Identify the lines in the data below that contain "Maxsuel" and give only how many there are.

Saved data entries:
━━━━━━

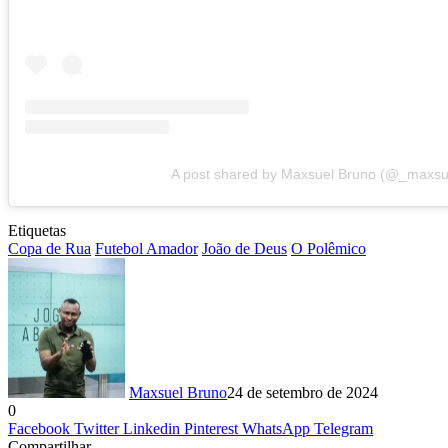
A post shared by Maxsuel Bruno (@_maxsu
Etiquetas
Copa de Rua
Futebol Amador
João de Deus
O Polêmico
Maxsuel Bruno
24 de setembro de 2024
0
Facebook
Twitter
Linkedin
Pinterest
WhatsApp
Telegram
Compartilhar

━━━━━━

SOLUTION TO THIS EXERCISE: 2